Your goal »
The output should be all lines of the entries below in which the word "jest" occurs.

**** Material shown

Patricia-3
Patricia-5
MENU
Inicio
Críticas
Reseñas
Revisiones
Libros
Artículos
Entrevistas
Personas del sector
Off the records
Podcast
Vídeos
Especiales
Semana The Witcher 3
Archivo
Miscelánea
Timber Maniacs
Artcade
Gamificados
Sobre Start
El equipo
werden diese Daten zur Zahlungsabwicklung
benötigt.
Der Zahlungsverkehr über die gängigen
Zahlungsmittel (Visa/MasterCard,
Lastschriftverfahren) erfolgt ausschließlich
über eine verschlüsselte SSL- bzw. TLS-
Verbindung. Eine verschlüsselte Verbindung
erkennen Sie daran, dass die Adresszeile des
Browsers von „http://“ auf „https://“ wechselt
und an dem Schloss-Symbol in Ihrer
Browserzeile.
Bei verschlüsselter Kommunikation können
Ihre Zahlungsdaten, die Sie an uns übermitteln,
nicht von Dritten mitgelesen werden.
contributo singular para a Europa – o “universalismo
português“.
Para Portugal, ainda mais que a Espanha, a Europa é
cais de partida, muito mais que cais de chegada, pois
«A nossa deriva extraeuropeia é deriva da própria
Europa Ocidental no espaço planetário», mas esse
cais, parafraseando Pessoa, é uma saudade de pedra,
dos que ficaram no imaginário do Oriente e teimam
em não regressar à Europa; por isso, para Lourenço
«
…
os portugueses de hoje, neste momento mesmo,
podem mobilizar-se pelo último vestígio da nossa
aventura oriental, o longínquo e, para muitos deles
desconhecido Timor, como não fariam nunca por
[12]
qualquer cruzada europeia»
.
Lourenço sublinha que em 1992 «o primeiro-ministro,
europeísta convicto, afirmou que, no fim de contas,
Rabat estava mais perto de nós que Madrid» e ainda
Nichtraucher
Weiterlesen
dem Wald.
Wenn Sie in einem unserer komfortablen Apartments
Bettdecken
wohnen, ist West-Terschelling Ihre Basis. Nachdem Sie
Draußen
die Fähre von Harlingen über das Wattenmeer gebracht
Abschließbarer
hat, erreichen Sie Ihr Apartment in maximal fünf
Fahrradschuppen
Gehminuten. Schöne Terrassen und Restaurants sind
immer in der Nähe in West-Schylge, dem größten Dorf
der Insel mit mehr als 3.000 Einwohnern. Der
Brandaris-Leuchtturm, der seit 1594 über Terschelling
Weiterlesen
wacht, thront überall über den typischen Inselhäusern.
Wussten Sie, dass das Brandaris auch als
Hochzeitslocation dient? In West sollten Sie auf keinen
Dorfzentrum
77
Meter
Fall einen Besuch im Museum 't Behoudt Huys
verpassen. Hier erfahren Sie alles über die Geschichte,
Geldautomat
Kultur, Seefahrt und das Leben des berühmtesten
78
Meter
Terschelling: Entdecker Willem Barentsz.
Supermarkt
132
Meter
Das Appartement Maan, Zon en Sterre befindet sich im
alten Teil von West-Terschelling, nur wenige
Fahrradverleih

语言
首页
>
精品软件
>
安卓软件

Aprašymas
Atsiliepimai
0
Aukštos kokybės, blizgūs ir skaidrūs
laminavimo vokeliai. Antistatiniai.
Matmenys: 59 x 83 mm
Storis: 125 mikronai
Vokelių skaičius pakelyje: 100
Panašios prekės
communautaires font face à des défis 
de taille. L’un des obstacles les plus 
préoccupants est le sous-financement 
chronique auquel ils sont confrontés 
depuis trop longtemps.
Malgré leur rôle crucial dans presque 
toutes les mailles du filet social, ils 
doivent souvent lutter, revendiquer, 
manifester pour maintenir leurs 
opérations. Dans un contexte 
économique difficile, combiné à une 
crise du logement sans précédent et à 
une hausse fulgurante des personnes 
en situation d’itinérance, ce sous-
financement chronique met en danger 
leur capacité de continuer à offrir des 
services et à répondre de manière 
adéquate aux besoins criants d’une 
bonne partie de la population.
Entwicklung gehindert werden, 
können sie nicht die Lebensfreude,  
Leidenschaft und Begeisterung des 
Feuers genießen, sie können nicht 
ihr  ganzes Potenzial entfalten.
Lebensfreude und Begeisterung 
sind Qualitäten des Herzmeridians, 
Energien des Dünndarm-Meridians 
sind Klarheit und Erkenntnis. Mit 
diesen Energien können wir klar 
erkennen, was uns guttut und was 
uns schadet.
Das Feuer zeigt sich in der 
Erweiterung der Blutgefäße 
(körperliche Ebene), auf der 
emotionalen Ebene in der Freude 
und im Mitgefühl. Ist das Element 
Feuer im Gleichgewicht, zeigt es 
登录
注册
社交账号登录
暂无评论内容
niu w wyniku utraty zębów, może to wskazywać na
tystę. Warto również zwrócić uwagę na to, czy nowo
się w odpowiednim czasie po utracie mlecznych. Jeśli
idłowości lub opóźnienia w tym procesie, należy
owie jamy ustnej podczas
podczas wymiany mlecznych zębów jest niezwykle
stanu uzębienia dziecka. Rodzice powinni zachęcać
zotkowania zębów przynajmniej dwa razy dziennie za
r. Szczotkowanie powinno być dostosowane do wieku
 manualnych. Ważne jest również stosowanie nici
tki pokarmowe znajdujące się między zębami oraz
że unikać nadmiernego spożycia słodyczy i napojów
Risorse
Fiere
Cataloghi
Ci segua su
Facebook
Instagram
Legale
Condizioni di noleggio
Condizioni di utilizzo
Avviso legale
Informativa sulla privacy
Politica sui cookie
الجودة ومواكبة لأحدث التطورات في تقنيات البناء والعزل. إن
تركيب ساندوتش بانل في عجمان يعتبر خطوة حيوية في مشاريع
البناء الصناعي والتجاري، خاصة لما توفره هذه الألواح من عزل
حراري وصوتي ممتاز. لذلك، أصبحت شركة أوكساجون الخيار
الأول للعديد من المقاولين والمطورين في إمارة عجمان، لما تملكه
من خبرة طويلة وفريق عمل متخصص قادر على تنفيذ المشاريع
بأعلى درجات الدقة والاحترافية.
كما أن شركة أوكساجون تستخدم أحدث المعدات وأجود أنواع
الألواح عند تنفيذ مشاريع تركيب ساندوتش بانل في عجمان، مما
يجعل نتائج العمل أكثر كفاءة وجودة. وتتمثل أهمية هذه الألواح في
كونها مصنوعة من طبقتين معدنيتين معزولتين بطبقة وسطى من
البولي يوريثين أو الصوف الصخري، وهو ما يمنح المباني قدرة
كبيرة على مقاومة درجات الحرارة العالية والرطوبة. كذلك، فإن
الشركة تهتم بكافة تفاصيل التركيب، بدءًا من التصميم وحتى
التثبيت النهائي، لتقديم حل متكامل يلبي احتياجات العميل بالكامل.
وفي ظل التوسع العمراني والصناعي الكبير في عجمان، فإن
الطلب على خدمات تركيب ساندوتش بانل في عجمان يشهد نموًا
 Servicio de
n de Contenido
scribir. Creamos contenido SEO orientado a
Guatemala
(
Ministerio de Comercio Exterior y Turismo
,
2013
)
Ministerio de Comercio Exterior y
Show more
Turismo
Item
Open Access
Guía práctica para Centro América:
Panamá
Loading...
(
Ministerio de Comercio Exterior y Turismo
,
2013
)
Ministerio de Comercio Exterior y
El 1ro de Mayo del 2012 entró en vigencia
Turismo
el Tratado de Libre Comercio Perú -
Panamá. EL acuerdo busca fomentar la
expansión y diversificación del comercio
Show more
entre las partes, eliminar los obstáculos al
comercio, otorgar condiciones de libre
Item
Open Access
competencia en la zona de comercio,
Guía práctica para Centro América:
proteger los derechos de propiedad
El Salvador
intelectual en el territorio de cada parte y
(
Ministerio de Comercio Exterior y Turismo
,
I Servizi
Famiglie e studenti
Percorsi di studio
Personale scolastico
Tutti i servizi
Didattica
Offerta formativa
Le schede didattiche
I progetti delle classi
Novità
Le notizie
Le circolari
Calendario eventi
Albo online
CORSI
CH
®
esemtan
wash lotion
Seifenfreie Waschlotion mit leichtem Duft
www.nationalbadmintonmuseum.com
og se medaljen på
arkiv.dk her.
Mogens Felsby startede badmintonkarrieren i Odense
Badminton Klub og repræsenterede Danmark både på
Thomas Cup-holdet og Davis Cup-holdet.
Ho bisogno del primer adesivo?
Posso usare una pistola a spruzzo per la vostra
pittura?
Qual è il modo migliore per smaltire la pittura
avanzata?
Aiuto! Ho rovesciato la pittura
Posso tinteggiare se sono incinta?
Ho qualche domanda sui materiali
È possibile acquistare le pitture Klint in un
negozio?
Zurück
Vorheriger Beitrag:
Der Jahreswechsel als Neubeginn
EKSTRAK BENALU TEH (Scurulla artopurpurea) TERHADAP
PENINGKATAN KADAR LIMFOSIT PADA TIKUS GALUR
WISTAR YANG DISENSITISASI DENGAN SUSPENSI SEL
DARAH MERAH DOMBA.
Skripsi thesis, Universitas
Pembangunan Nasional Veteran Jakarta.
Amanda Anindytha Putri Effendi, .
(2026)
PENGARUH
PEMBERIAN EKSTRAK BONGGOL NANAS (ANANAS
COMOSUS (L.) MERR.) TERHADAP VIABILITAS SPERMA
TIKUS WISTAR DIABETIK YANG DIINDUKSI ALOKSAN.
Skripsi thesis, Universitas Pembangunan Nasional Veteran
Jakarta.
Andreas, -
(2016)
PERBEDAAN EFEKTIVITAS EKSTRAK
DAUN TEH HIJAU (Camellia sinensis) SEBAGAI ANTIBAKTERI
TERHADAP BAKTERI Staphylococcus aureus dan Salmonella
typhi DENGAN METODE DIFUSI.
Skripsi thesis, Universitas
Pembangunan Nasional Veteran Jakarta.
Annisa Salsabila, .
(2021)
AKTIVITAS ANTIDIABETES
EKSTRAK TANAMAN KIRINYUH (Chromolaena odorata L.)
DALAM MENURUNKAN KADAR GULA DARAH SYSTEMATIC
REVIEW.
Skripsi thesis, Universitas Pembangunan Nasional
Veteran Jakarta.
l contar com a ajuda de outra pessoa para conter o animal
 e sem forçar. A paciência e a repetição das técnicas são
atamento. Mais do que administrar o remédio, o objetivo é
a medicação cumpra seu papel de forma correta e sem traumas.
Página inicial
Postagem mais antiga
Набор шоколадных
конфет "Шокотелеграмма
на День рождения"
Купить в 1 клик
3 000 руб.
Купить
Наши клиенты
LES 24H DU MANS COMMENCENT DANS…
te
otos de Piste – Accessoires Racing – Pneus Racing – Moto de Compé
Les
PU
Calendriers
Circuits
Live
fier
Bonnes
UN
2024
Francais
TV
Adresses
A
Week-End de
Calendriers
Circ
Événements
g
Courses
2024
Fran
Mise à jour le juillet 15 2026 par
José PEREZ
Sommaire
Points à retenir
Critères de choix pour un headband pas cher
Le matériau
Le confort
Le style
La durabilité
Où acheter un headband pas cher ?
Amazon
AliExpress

********

Output below »
podczas wymiany mlecznych zębów jest niezwykle
 manualnych. Ważne jest również stosowanie nici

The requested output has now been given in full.